A motion made by Council Member Will Wynn to prohibit all new development around the Travis County Criminal Justice Center, where the city's Central Booking facility will be located, was approved unanimously Thursday. The development freeze gives the council time to work out a zoning ordinance that will prohibit businesses that might keep recently released prisoners in the area, such as liquor stores and bail bond facilities, from locating near the jail.

Concerned residents who protested the council's decision to move the facility two weeks ago haven't simmered down much since. Their latest worry: Will providing sewer and gas service to the Criminal Justice Center -- which is hooked up to the neighborhood's main utility lines -- take service away from their homes? No one is quite sure, but neighbors are pleading for an impact study to be done. "Until someone does this study and someone has some numbers, we don't know what we should do," says Paul Martin, chairman of the Downtown Neighborhood Association's Central Booking Committee. "We could even be overreacting."


Majority Wins

Council Member Raul Alvarez, with Council Members Danny Thomas and Beverly Griffith and Mayor Pro Tem Jackie Goodman solidly behind him, yanked a vote Thursday that would have approved a $39 million construction project on Town Lake, citing a low percentage of women and minority subcontractors in MW Builders' bid. The vote will postpone approval of the project -- a parking garage and community events center proposed for Town Lake Park -- for at least a week. According to aide Veronica Briseño, Alvarez wants to look into the city's process for soliciting bids from firms owned by minorities and women.

"Obviously, with a low bidder, you have to go with the lowest bid" under state law, Briseño says. "But I think [Alvarez] is concerned because this is such a huge project."

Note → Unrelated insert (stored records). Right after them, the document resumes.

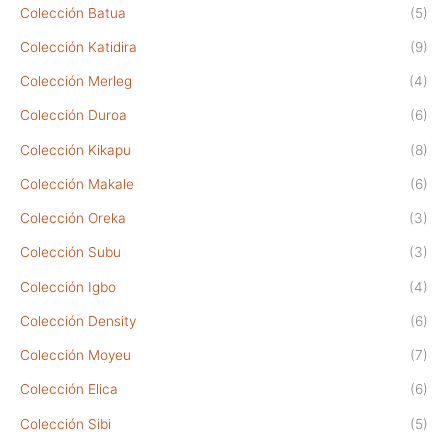
Colección Batua
(5)
Colección Katidira
(9)
Colección Merleg
(4)
Colección Duroa
(6)
Colección Kikapu
(8)
Colección Makale
(6)
Colección Oreka
(3)
Colección Subu
(3)
Colección Igbo
(4)
Colección Density
(6)
Colección Moyeu
(7)
Colección Elica
(6)
Colección Sibi
(5)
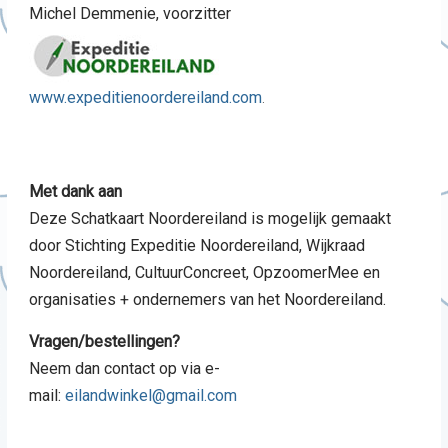
Michel Demmenie, voorzitter
www.expeditienoordereiland.com
.
Met dank aan
Deze Schatkaart Noordereiland is mogelijk gemaakt
door Stichting Expeditie Noordereiland, Wijkraad
Noordereiland, CultuurConcreet, OpzoomerMee en
organisaties + ondernemers van het Noordereiland.
Vragen/bestellingen?
Neem dan contact op via e-
mail:
eilandwinkel@gmail.com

Leno Rivera, director of the city's Dept. of Small and Minority Business Resources, says that 274 minority firms were contacted by the city about bidding on the project, but few responded. Contacted again and asked why they chose not to bid, many minority firms said they were busy with other projects, Rivera says. Others said the project was simply too big for them.

Under an ordinance passed by the city in 1989 and amended in 1995, 2.6% of work contracted by the city is supposed to go to firms owned by African-Americans, 20.5% to Hispanics, and 8.4% to women, but the numbers have frequently fallen short. Cloteal Haynes, lead consultant for Haynes, Eaglin, & Waters and a board member of the Austin Black Contractors Association, says she finds the low participation of African-American subcontractors -- only one is listed in the current bid -- particularly surprising in the civic center project.

"Most African-American contractors are in the building trades," says Haynes. "You would expect a more natural involvement for African-Americans in this -- it shouldn't be zero."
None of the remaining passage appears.